In a transfer of equity of a property the owner adds or removes a person to or from the title thereby altering the ‘ownership’ of the property. The important point to remember is that the equity in the property is different from the value of a property. The equity of a property is the value of the property less the outstanding value of the mortgage. So, if your home values at £300,000 and the value of the remaining mortgage is £100,000, the equity in your property would be £200,000.

 

Although in a transfer of equity the legal ownership of a property is transferred, such a transfer is different from buying and selling a property (in which also the legal ownership is transferred). In a typical transfer of equity there is usually no money changing hands between the parties involved. For example, this happens when a property is solely owned by a married person, who then transfers part of the property to the other as a gift.

 

In the common legal jargon the transfer of a property to either a husband or a wife as a result of divorce settlement (in which money is being transferred) is sometimes also referred to as transfer of equity. So a person may transfer the equity of the property to their spouse as a result of the divorce settlement provided the spouse accepts to pay the mortgage on the property.

 

One important point to remember is that in the transfer of equity cases where no money is being transferred between the parties, one solicitor can act for both parties; such cases are usually involved transactions between parties who are related by blood, adoption, marriage or living together.
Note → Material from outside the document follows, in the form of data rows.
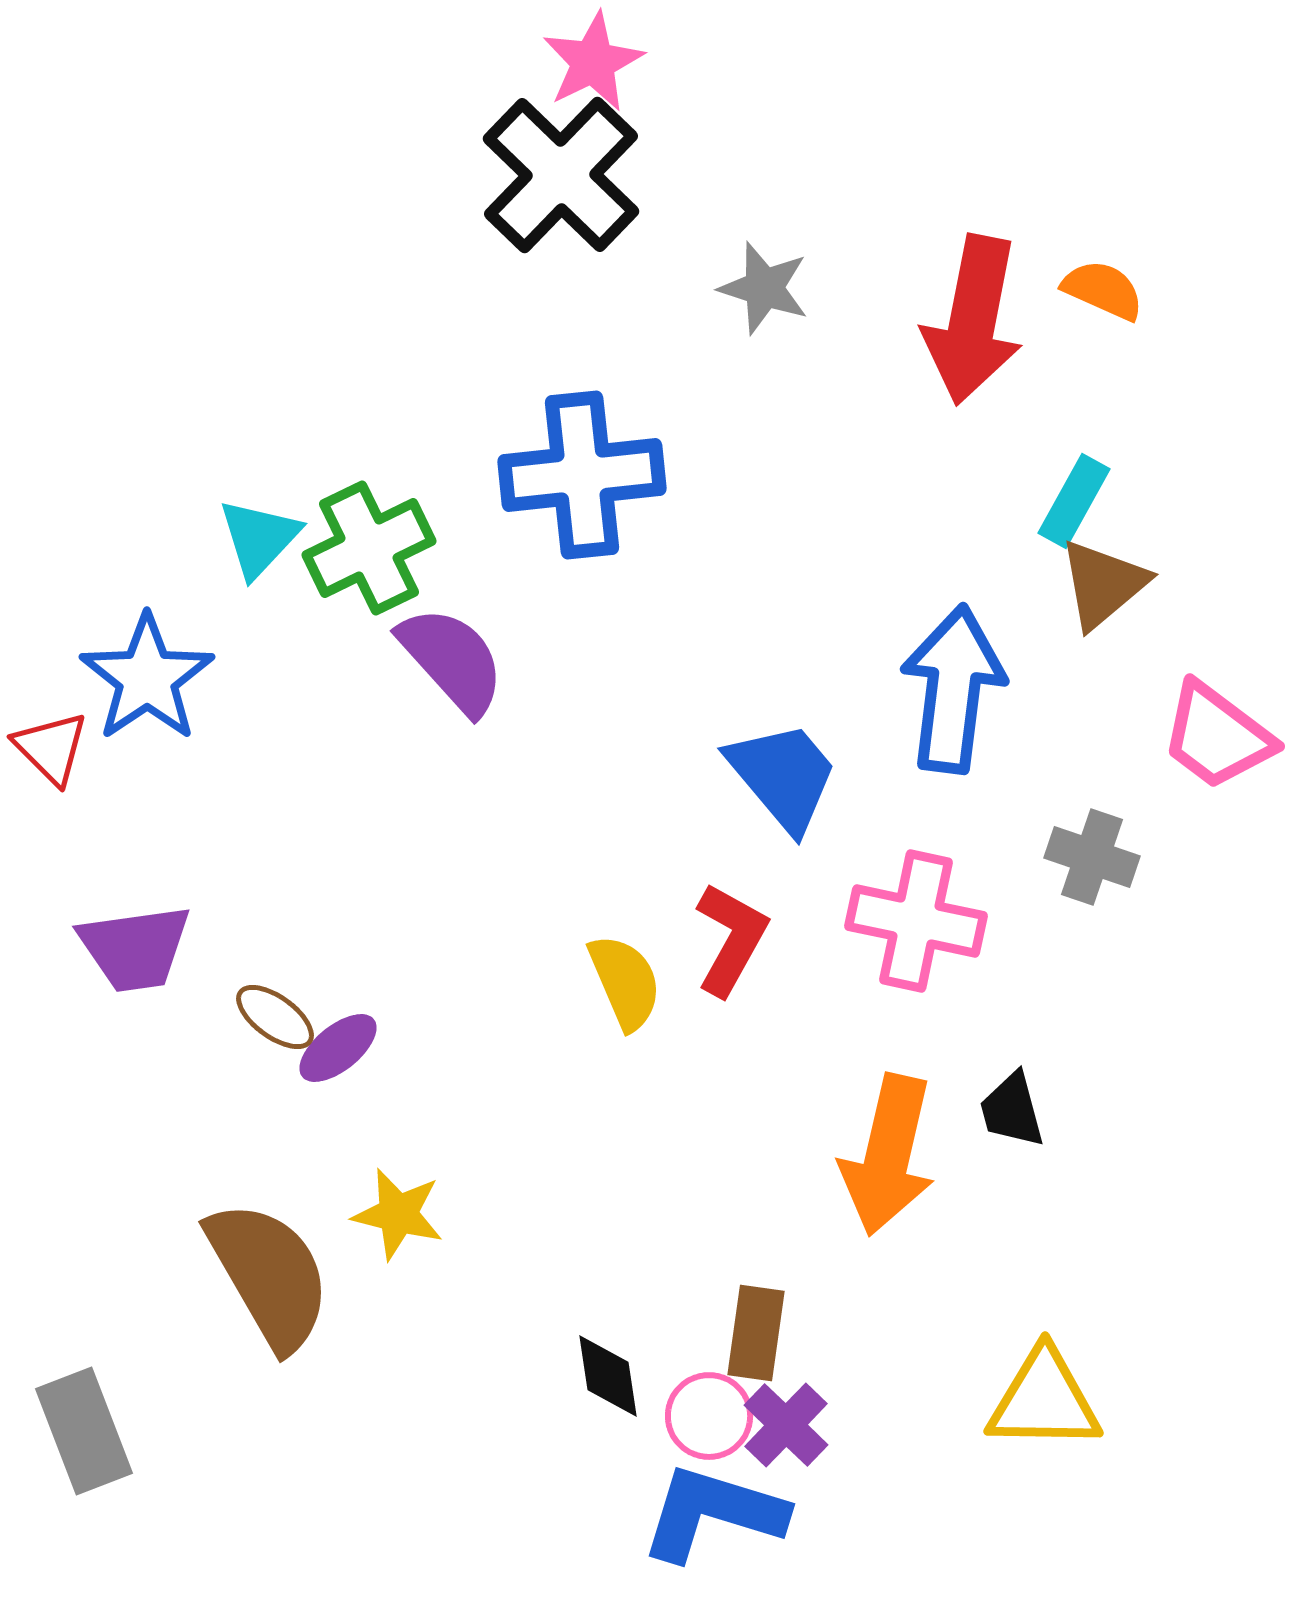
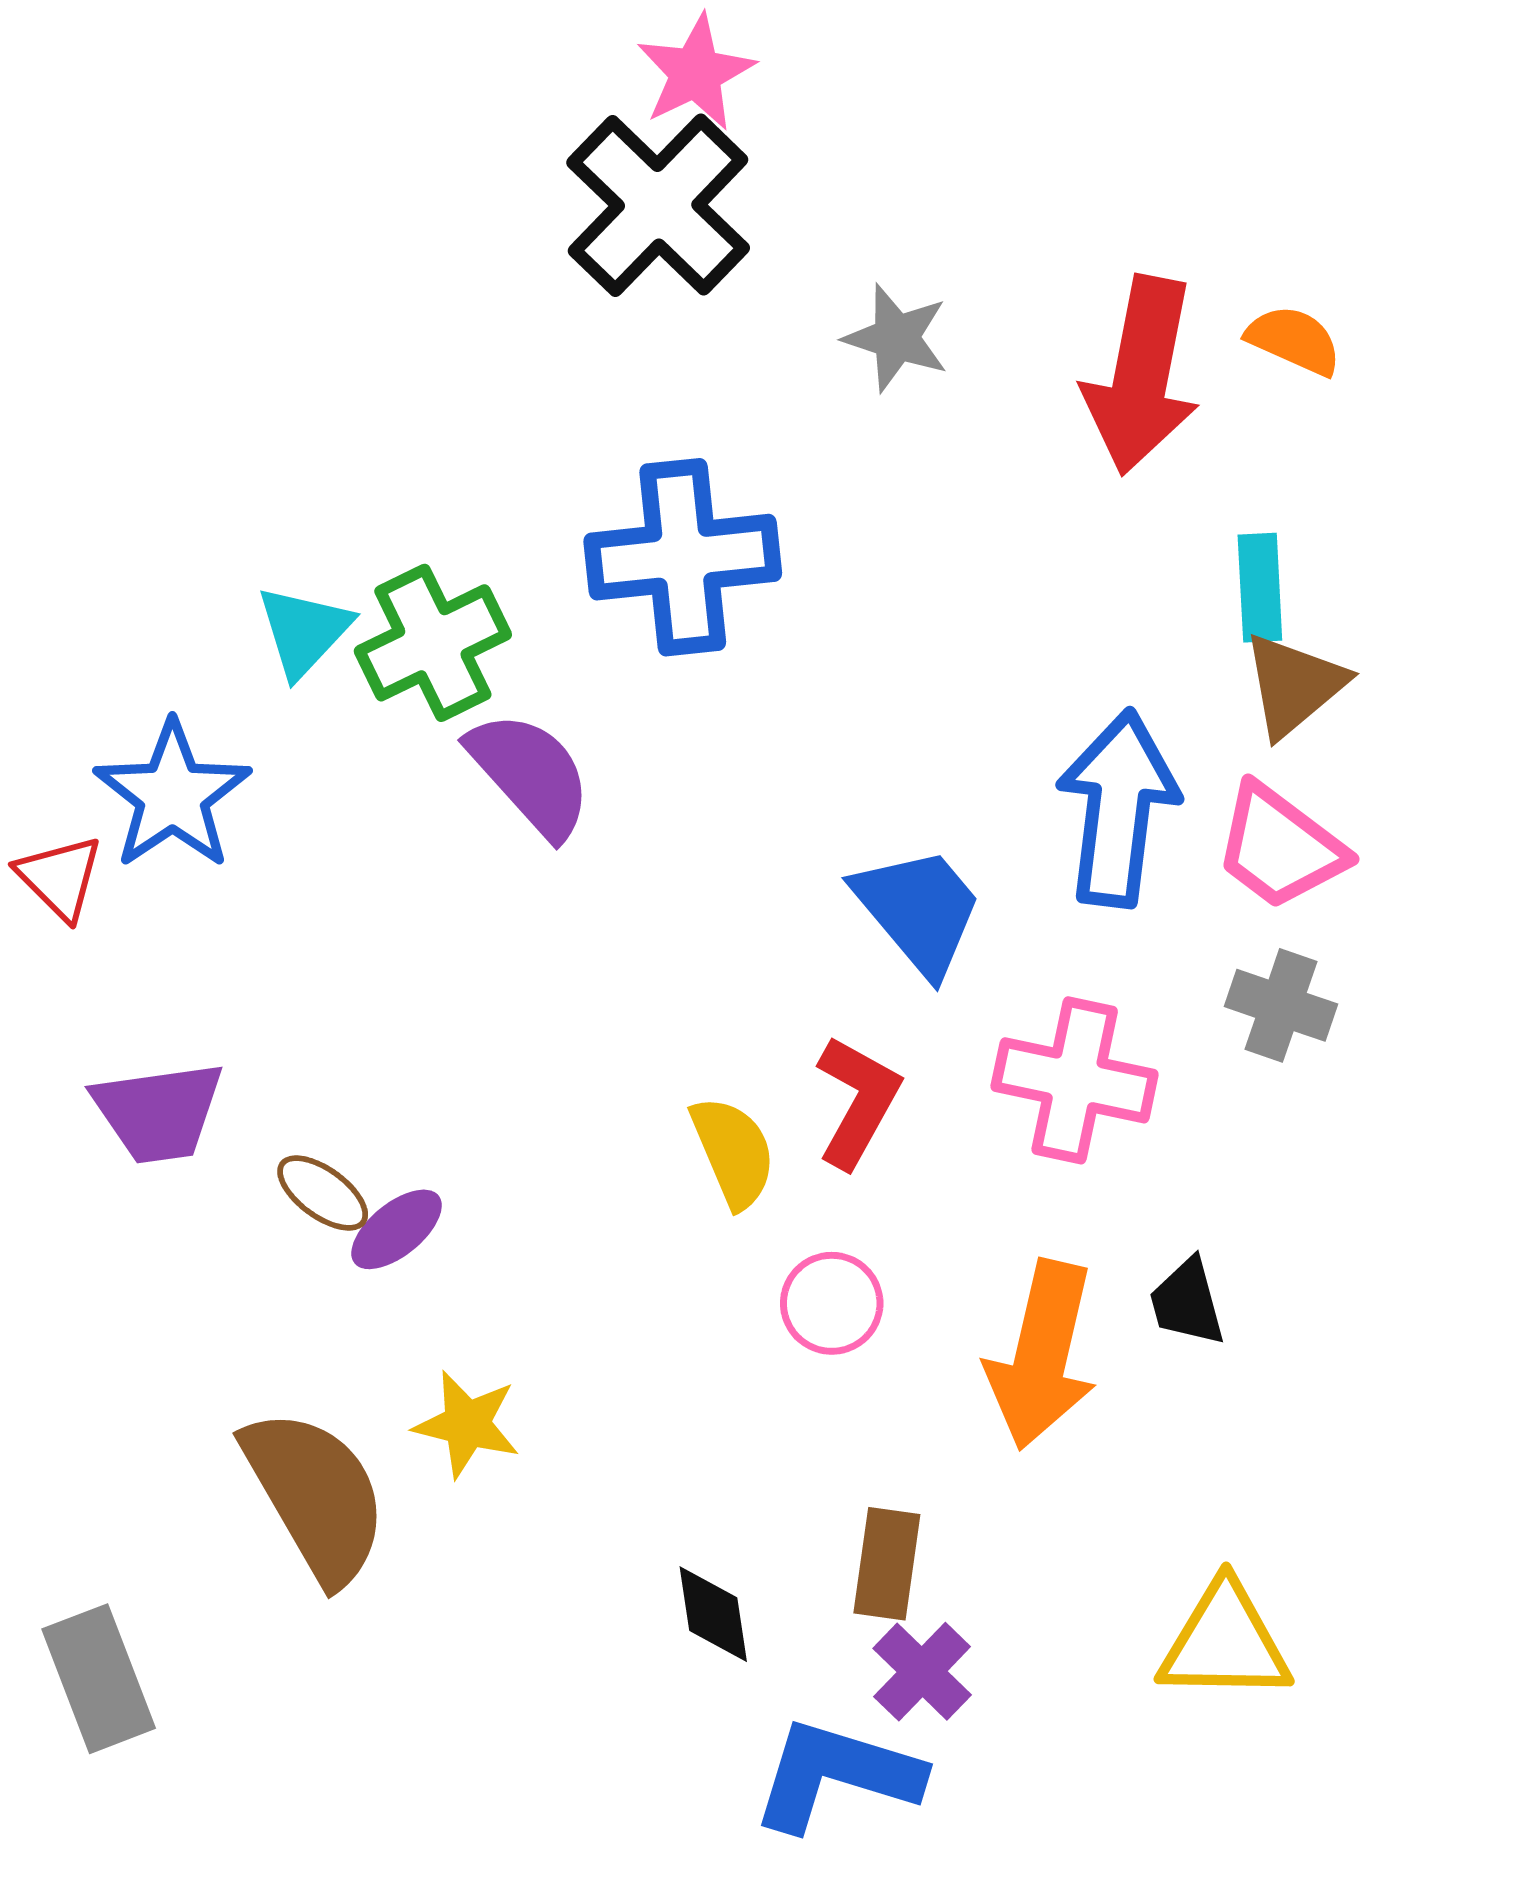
cyan rectangle: (1074, 501) -> (1260, 588), turned -32
pink trapezoid: (1217, 736) -> (1280, 847), moved
pink circle: (709, 1416) -> (832, 1303), moved

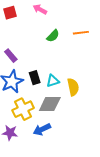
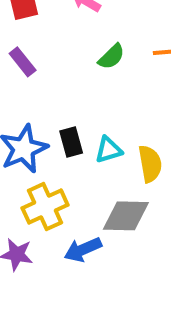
purple rectangle: (11, 56) -> (23, 62), moved
gray diamond: (50, 104) -> (126, 216), moved

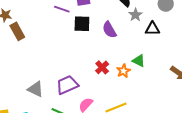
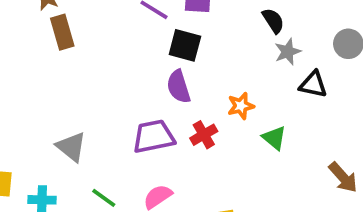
purple semicircle: (109, 30) -> (179, 87), moved
orange star: (123, 71) -> (241, 106), moved
purple trapezoid: (67, 85) -> (154, 136), moved

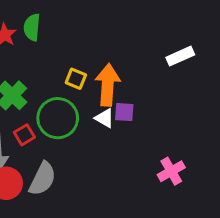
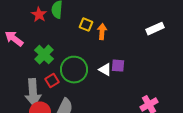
yellow square: (76, 79) -> (86, 25), moved
orange arrow: (108, 85) -> (102, 32), moved, size x0.6

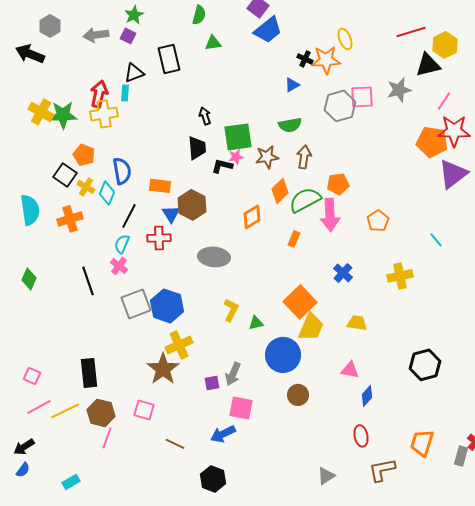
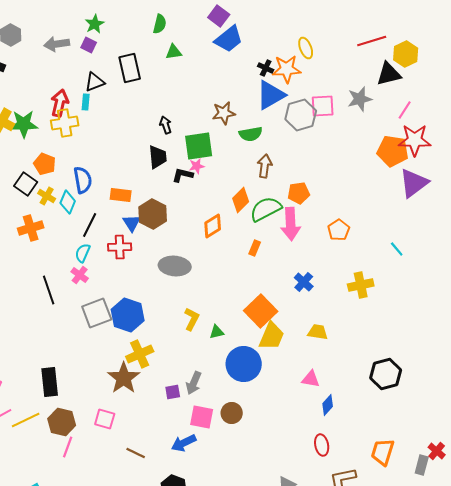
blue triangle: (292, 85) -> (271, 95), moved, size x2.0
brown star: (267, 157) -> (224, 113), moved
brown circle: (298, 395) -> (232, 413), moved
The other aspect of such transactions is that there will be no stamp duty land tax liability.

 

There is, however, an exception to this rule.

 

If there is a mortgage on the property, there may be some tax implications for the parties. For example, if A and B own a house that is valued at £500,000 with an outstanding mortgage of £200,000 and if A transfers his share of the property to B as a gift, then B will be deemed to have paid half of the outstanding mortgage, namely £100,000, which is currently calculated at 0% (subject to B not owning another property on completion of the transfer). For SDLT purposes B’s liability is therefore calculated based on their obligation to be liable for half of the mortgage.

 

If the property is subject to an outstanding mortgage, the lender’s consent will be required before a transfer of equity is made. It is the usual practice for the lender to give its consent where the new owner is in a good financial standing and can undertake to pay the mortgage payments. Sometimes, however, the lender may require the redemption of the mortgage before the transfer of the property.

 

If a transfer of equity is effectively a gift or a transaction at undervalue, the law allows for transactions to be set aside in cases of bankruptcy or insolvency of the person who has transferred the property.  A trustee in bankruptcy has the power to challenge any disposition of assets by the bankrupt at an undervalue that took place in the five years prior to the making of the bankruptcy order. However, a third party purchaser of such property in that time is protected provided that the purchase was for value, the third party acted in good faith and had no knowledge of the bankruptcy petition.

 

If you have any questions regarding transfer of equity, please contact Alireza Nurbakhsh at alireza@meaby.co.uk or on 020 7703 5034.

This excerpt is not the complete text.